Tuesday 20 February 2018

Facebook: sharing statuses, links, photos… and organs

Last week Facebook’s chief executive Mark Zuckerberg announced that the social networking site has launched an initiative to help people share their organs. To explain, Facebook has introduced a new ‘status update’ that allows users to proudly share their intent to be an organ donor.  Within a few clicks, they are guided to the appropriate registry to make it official.

Forty-eight hours after Zuckerberg’s announcement, more than 100,000 people had indicated on their Facebook Timeline that they wished to be a donor when they die. Furthermore, the surge in online registry has been sustained, and US organ donor registries continue to be flooded with requests. The initiative has since been launched in Australia, and The Australian Organ Donation Authority has already recorded a significant spike in organ donor registrations.

A series of status updates on Facebook has yielded far better results in recruiting organ donors than many government and health industry appeals have in the past- why? The difference lies in trust. Edelman’s own research of trust indicates that many people put their faith in their family and friends, followed by members of society who display similar demographics as them – similar age, interests and socio economic status. It is not uncommon for many of a Facebook user’s online ‘friends’ to tick every one of these boxes. Considering that every Facebook user has (on average) 190 friends who trust them, it is not surprising that the support for this public commitment to organ donation has flourished so much.
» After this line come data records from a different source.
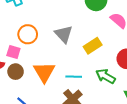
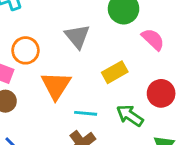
gray triangle: (64, 34) -> (77, 36), moved
orange triangle: (44, 72) -> (56, 85), moved

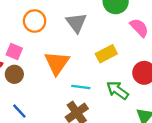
orange circle: (25, 50) -> (35, 21), moved

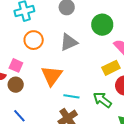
gray triangle: (76, 23) -> (69, 42), turned 42
yellow rectangle: (106, 54) -> (111, 68), moved

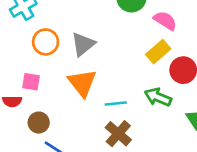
gray triangle: (69, 42) -> (83, 44), moved
brown circle: (16, 85) -> (39, 123), moved

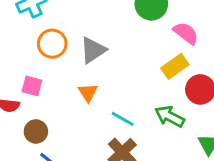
orange triangle: (82, 83) -> (88, 93), size x0.6
cyan line: (116, 104) -> (123, 119), turned 30

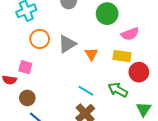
pink semicircle: (186, 33) -> (130, 34), turned 120
yellow rectangle: (175, 66) -> (122, 56), turned 42
orange triangle: (88, 93) -> (91, 54), moved

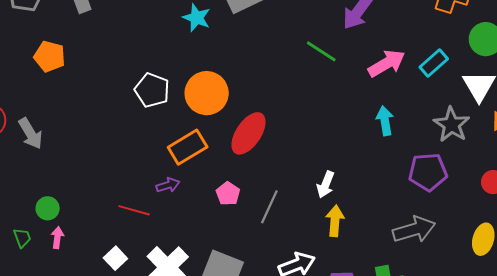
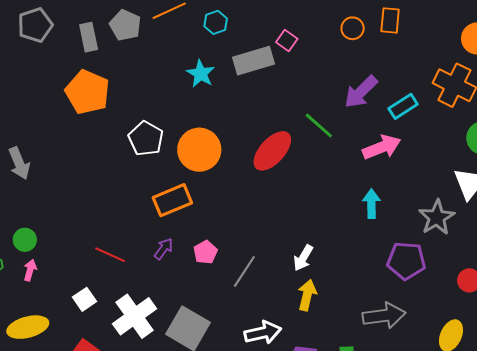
orange pentagon: (50, 56) -> (87, 92), moved, size x1.4
cyan rectangle: (434, 63) -> (403, 106), moved
red ellipse: (248, 133) -> (272, 151), moved
purple arrow: (168, 185) -> (164, 249), moved, turned -45

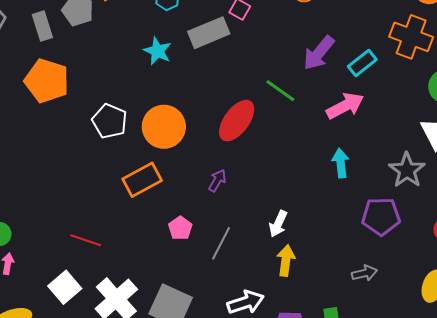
purple arrow: (164, 249) -> (217, 180), moved
white square: (84, 299) -> (65, 287), size x1.4
gray arrow: (384, 316) -> (364, 273), size x0.6

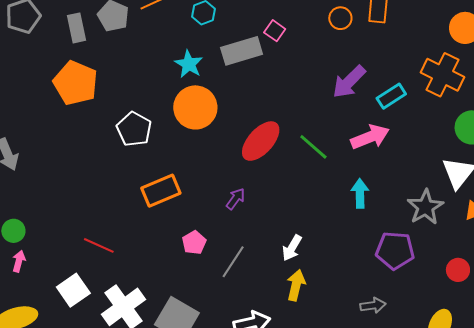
green line: (280, 91) -> (313, 147), moved
orange circle: (164, 127) -> (195, 107), moved

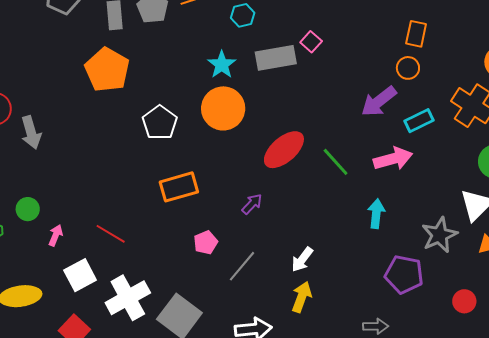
orange circle: (340, 18) -> (408, 68), moved
pink arrow: (19, 261) -> (56, 235), moved

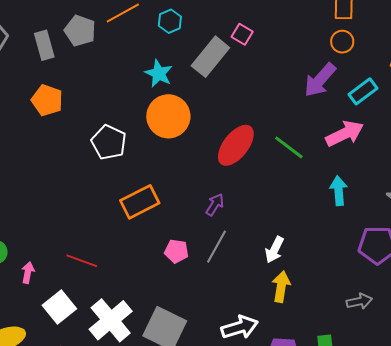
gray rectangle: (276, 58) -> (210, 57), turned -30
orange pentagon: (107, 70) -> (47, 100), size x0.7
pink pentagon: (206, 242) -> (177, 251), turned -30
gray line: (242, 266) -> (216, 247), moved

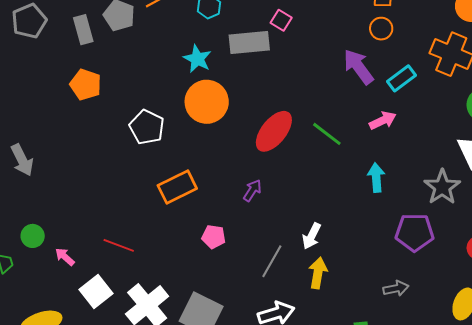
gray rectangle: (210, 57) -> (249, 42), turned 45
purple arrow: (320, 80) -> (358, 67), turned 102
pink arrow: (345, 134) -> (383, 121), size x0.7
gray line: (216, 247) -> (272, 261), moved
pink arrow: (28, 273) -> (65, 257), turned -60

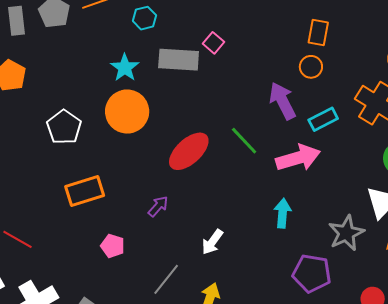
pink arrow: (383, 121) -> (298, 158), size x1.6
green line: (327, 134) -> (244, 141), moved
white arrow: (312, 236) -> (212, 242), moved

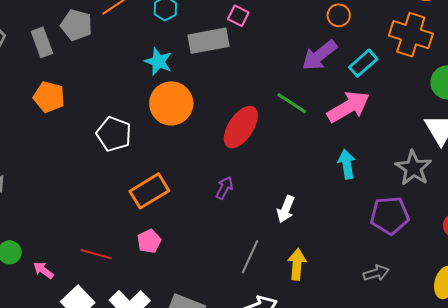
purple arrow: (282, 101) -> (319, 55), turned -87
pink pentagon: (113, 246) -> (149, 241), moved, turned -30

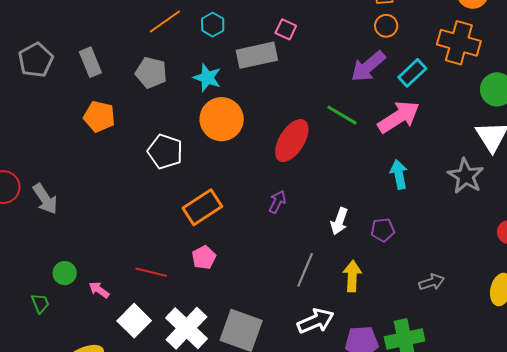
gray pentagon: (76, 25) -> (151, 73), moved
purple pentagon: (390, 215) -> (383, 230), moved, size x0.6

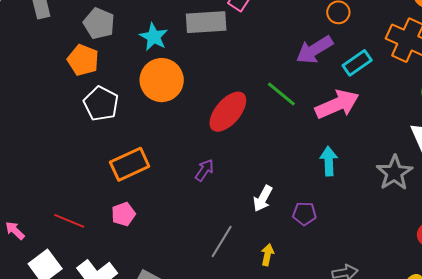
orange pentagon: (99, 116) -> (83, 60), moved
yellow arrow: (352, 276) -> (267, 255), size x0.7

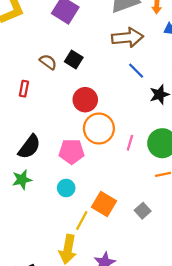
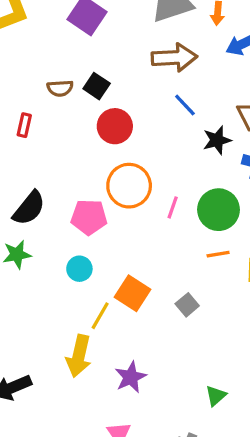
brown semicircle: (48, 62) -> (60, 88), turned 138
red circle: (85, 100) -> (115, 126), moved

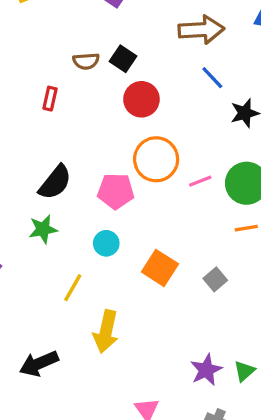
pink line: (173, 207) -> (200, 181), turned 50
yellow line: (100, 316) -> (73, 288), moved
purple star: (131, 377) -> (206, 370), moved

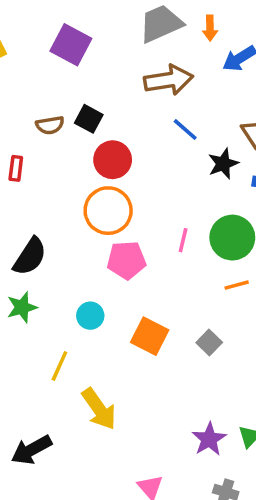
orange circle: (156, 159) -> (108, 211), moved
pink line: (200, 181) -> (183, 240), turned -50
pink pentagon: (116, 191) -> (126, 260), moved
yellow arrow: (106, 331) -> (99, 409), turned -42

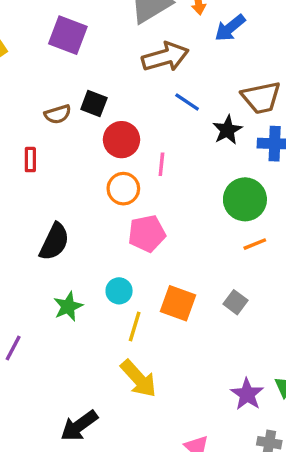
orange circle: (108, 211) -> (123, 189), size x0.7
pink line: (183, 240) -> (161, 164), moved
green star: (22, 307) -> (68, 306), moved
yellow line: (59, 366) -> (135, 327), moved

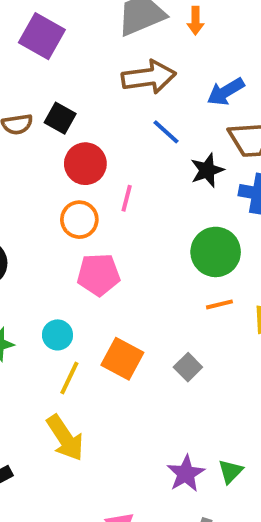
blue arrow: (230, 28) -> (226, 92), moved

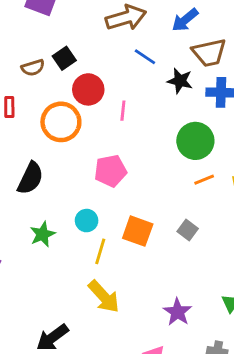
black square: (60, 118) -> (64, 58), turned 35
black star: (207, 170) -> (180, 81), turned -30
orange circle: (79, 220) -> (61, 122), moved, size x1.4
purple star: (186, 474) -> (178, 312), moved

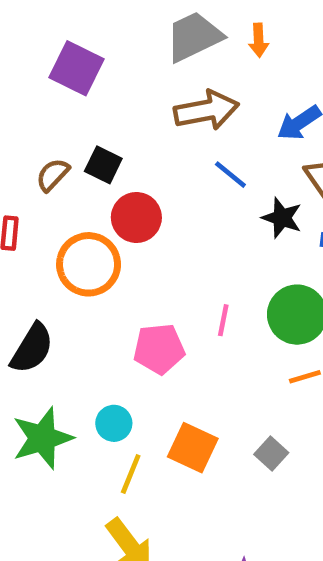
black square: (64, 58) -> (103, 165), turned -35
brown semicircle: (33, 68) -> (53, 175), turned 145
pink line: (123, 111) -> (223, 320), moved
green star: (42, 234) -> (42, 438), size x1.5

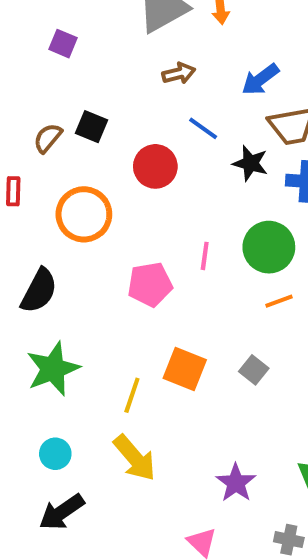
purple square: (77, 68) -> (63, 44), size x0.6
brown arrow: (206, 110) -> (179, 73), size x0.6
red circle: (136, 217) -> (155, 166), moved
cyan circle: (114, 423) -> (55, 454), moved

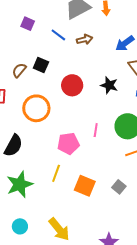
blue line: (203, 128) -> (58, 35), moved
black star: (250, 163) -> (109, 85), moved
yellow line: (132, 395) -> (56, 173), moved

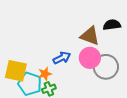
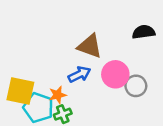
brown triangle: (90, 36) -> (90, 46), moved
gray circle: (106, 67) -> (136, 86), size x0.7

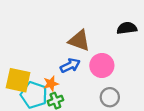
gray circle: (136, 86) -> (110, 97), moved

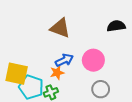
brown triangle: (79, 41) -> (60, 28), moved
orange star: (51, 84) -> (57, 73), moved

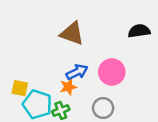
yellow square: (17, 74) -> (20, 88), size x0.6
gray circle: (101, 89) -> (103, 108), moved

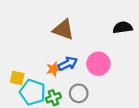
orange star: (68, 87) -> (53, 69), moved
gray circle: (103, 108) -> (79, 93), moved

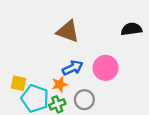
orange star: (53, 69) -> (60, 84), moved

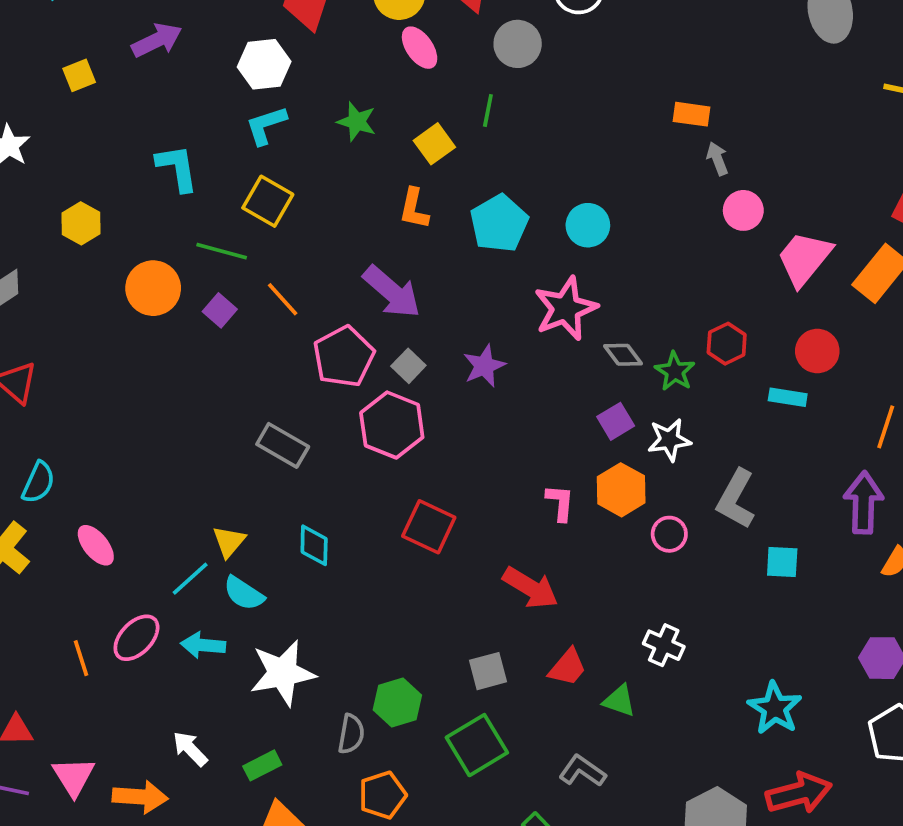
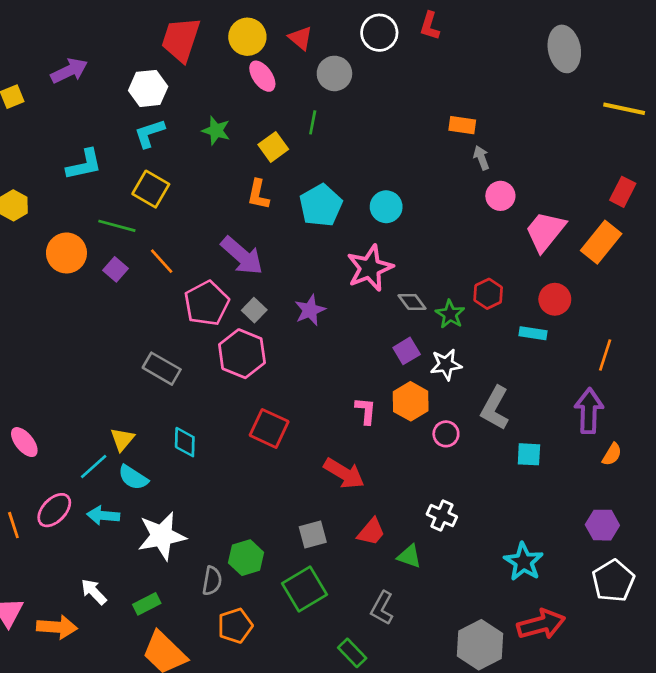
cyan L-shape: (177, 168) -> (84, 165), turned 87
gray L-shape: (582, 771) -> (382, 608), turned -96

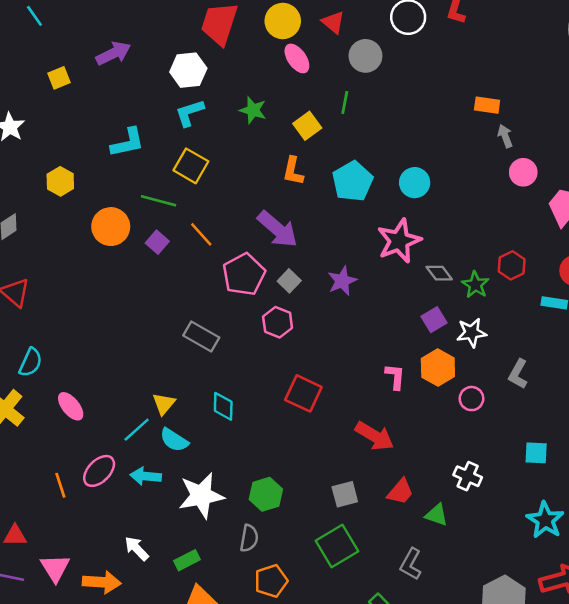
pink hexagon: (242, 354) -> (278, 322), size x0.7
gray L-shape: (495, 408) -> (518, 374), size x0.7
cyan square: (529, 454) -> (536, 453), moved
green hexagon: (246, 558) -> (266, 494), moved

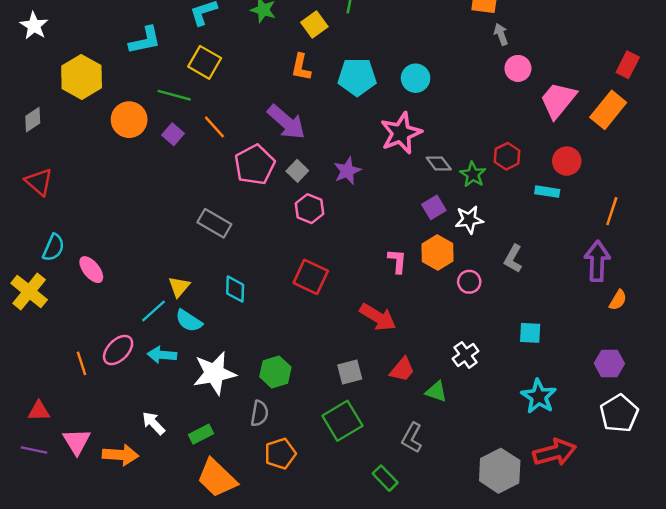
yellow hexagon: (60, 181) -> (82, 77), size x1.6
cyan pentagon: (353, 181) -> (357, 77), turned 30
pink hexagon: (278, 322) -> (309, 209), moved
pink ellipse: (71, 406) -> (91, 270), moved
white cross: (468, 476) -> (466, 355), turned 30

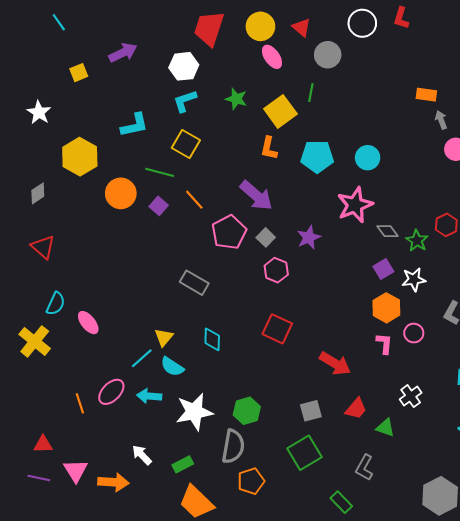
yellow square: (314, 25) -> (280, 111), size x1.4
pink L-shape: (397, 261) -> (384, 344), moved
gray semicircle: (260, 413) -> (233, 446), size x1.5

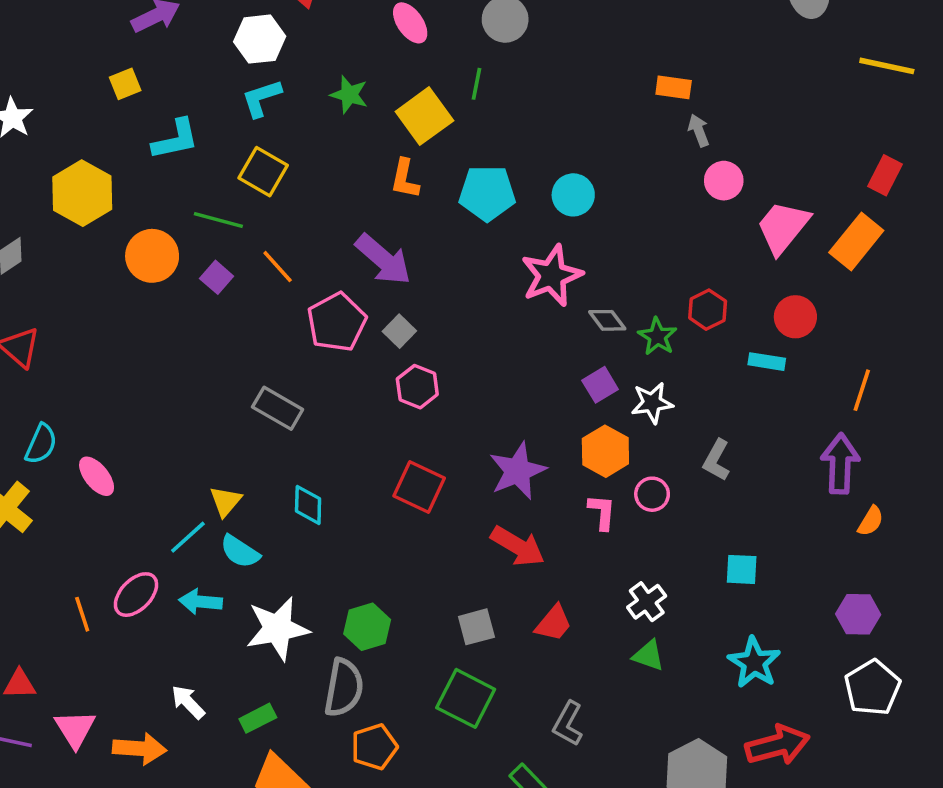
yellow square: (79, 73) -> (125, 84), moved
purple star: (309, 237) -> (518, 471), moved, size x1.4
green triangle: (385, 428) -> (648, 655), moved
green square: (305, 453) -> (466, 698), turned -32

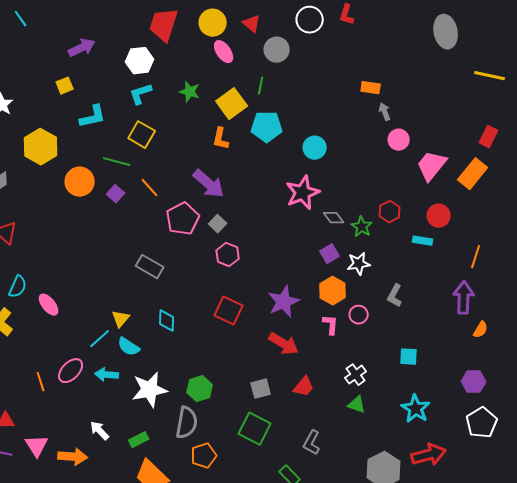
cyan pentagon: (487, 193) -> (267, 127), moved

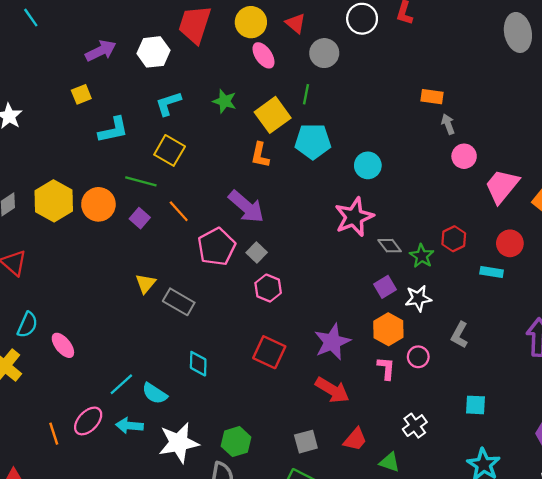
white hexagon: (140, 61) -> (153, 52), moved
yellow hexagon: (41, 147) -> (54, 201), moved
yellow triangle: (121, 319) -> (145, 283), moved
green triangle: (357, 405) -> (390, 462), moved

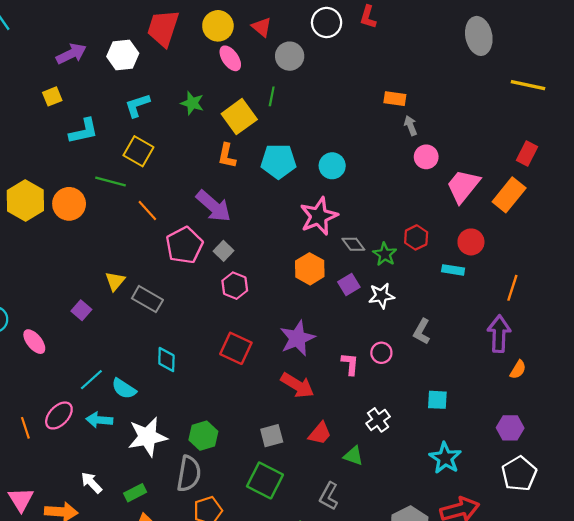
cyan pentagon: (313, 141) -> (278, 161), moved
purple square: (140, 218) -> (81, 310), moved
orange hexagon: (388, 329) -> (310, 269), moved

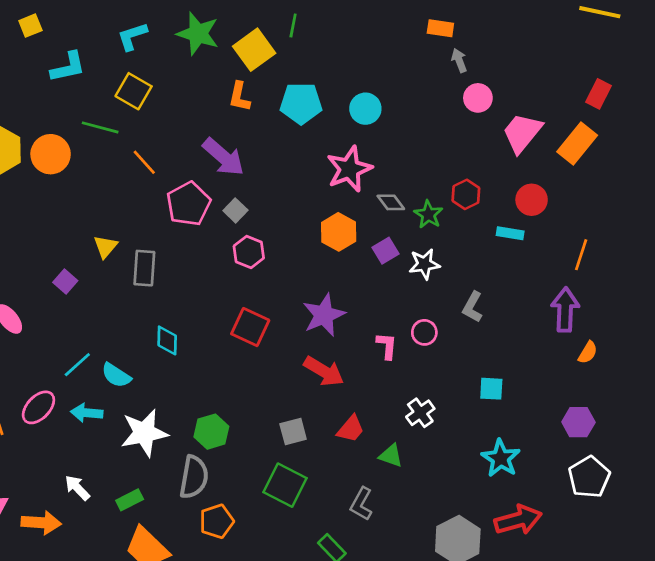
green star: (192, 103) -> (198, 34), size x1.5
gray rectangle: (147, 299) -> (144, 268), turned 64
Facebook’s donor-registration strategy is unique in that it allows people to announce to their friends what they have done, and encourages them to become donors too.

This is not to say that every health campaign seeking support will find it via Facebook. In fact, the success of the Facebook donor initiative is yet to be seen (will the number of organ donations increase as much as the vocal support for them?).  However, this is a great example of how social media can unite and encourage people with a common belief and commitment to our society’s health.